The city of Chicago, Illinois, is tied with St. Louis for the largest Bosnian-American population and the largest number of Bosnians outside of Europe. According to 2018-2022 Census estimates, Illinois is the most common state of residence for Bosnian immigrants, with 10,800 (approximately 1 in every 10 Bosnian immigrants to the US) in the state and 8,200 in Cook County alone. The largest concentration of Bosnians in Chicago live on the North Side.

==History==
The first Bosnians settled in Chicago in the late 19th and early 20th centuries, joining other immigrants seeking better opportunities and better lives. As the former Yugoslavia continued to find its identity as a nation over the last century, the people of Bosnia and Herzegovina sought stability and new beginnings in the city of Chicago, with many intending to return to their homeland.

The Bosnian Muslim community received a new influx of migrants after World War II who were displaced by the War and the communist takeover. As the population increased in the early 1950s, the community invited Sheik Kamil Avdich (Ćamil Avdić) to become the first permanent imam (religious minister). Under Imam Kamil's leadership, the Muslim Religious and Cultural Home was established to raise funds for a mosque, which opened on Halsted Street in 1957. In 1968, the organization's name was changed to the Bosnian American Cultural Association, and in the early 1970s it purchased land in Northbrook to build a larger mosque and cultural center. The Islamic Cultural Center of Greater Chicago has remained an important center for Muslim religious activity, serving Bosnian and non-Bosnian Muslims in the Chicago metropolitan area.

==Demographics==
Approximately 40,000 Bosnians arrived in Chicago in the 1990s and early 2000s, mainly as refugees during the Bosnian War.

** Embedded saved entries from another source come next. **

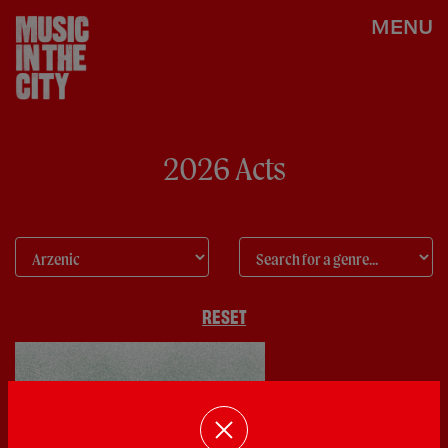
MENU
2026 Acts
RESET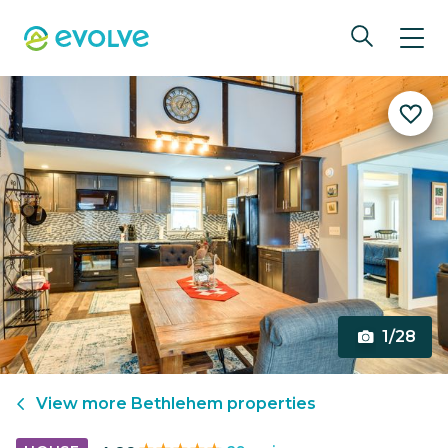
1/28
View more
Bethlehem
properties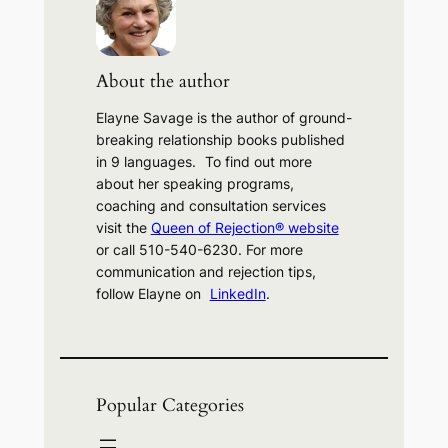
c
h
About the author
Elayne Savage is the author of ground-
breaking relationship books published
in 9 languages. To find out more
about her speaking programs,
coaching and consultation services
visit the
Queen of Rejection® website
or call 510-540-6230. For more
communication and rejection tips,
follow Elayne on
LinkedIn
.
Popular Categories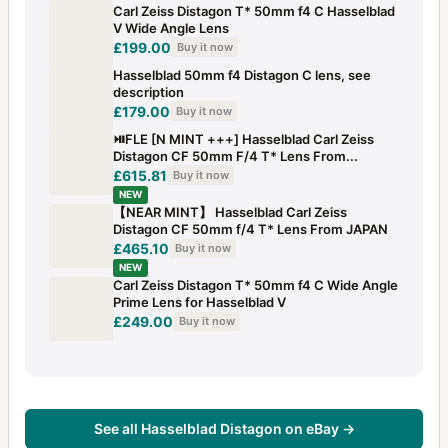
Carl Zeiss Distagon T* 50mm f4 C Hasselblad
V Wide Angle Lens
£199.00
Buy it now
Hasselblad 50mm f4 Distagon C lens, see
description
£179.00
Buy it now
⏯FLE [N MINT +++] Hasselblad Carl Zeiss
Distagon CF 50mm F/4 T* Lens From...
£615.81
Buy it now
NEW
【NEAR MINT】 Hasselblad Carl Zeiss
Distagon CF 50mm f/4 T* Lens From JAPAN
£465.10
Buy it now
NEW
Carl Zeiss Distagon T* 50mm f4 C Wide Angle
Prime Lens for Hasselblad V
£249.00
Buy it now
See all Hasselblad Distagon on eBay →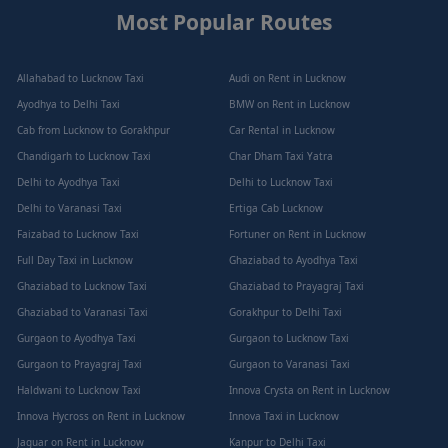
Most Popular Routes
Allahabad to Lucknow Taxi
Audi on Rent in Lucknow
Ayodhya to Delhi Taxi
BMW on Rent in Lucknow
Cab from Lucknow to Gorakhpur
Car Rental in Lucknow
Chandigarh to Lucknow Taxi
Char Dham Taxi Yatra
Delhi to Ayodhya Taxi
Delhi to Lucknow Taxi
Delhi to Varanasi Taxi
Ertiga Cab Lucknow
Faizabad to Lucknow Taxi
Fortuner on Rent in Lucknow
Full Day Taxi in Lucknow
Ghaziabad to Ayodhya Taxi
Ghaziabad to Lucknow Taxi
Ghaziabad to Prayagraj Taxi
Ghaziabad to Varanasi Taxi
Gorakhpur to Delhi Taxi
Gurgaon to Ayodhya Taxi
Gurgaon to Lucknow Taxi
Gurgaon to Prayagraj Taxi
Gurgaon to Varanasi Taxi
Haldwani to Lucknow Taxi
Innova Crysta on Rent in Lucknow
Innova Hycross on Rent in Lucknow
Innova Taxi in Lucknow
Jaguar on Rent in Lucknow
Kanpur to Delhi Taxi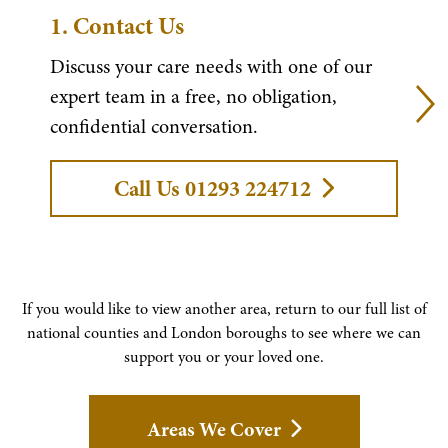
1.
Contact Us
Discuss your care needs with one of our
expert team in a free, no obligation,
confidential conversation.
Call Us 01293 224712
If you would like to view another area, return to our full list of
national counties and London boroughs to see where we can
support you or your loved one.
Areas We Cover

Today, approximately 70,000 people of Bosnian ancestry live in Chicago, making both Chicago and St. Louis tied for the largest Bosnian population outside of Europe.

Like in St. Louis, they are mostly Bosniak, but there are significant Croat and Serb minorities.

==Religion==
Bosnian immigrants during the early 1900s established the first mosque in the city.

Bosnian Muslims were early leaders in the establishment of Chicago's Muslim community. In 1906, they established Džemijetul Hajrije (The Benevolent Society) of Illinois to preserve the community's religious and national traditions, as well as to provide mutual assistance for funerals and illnesses. The organization established branches in Gary, Indiana, in 1913, and Butte, Montana, in 1916, and is the oldest existing Muslim organization in the United States.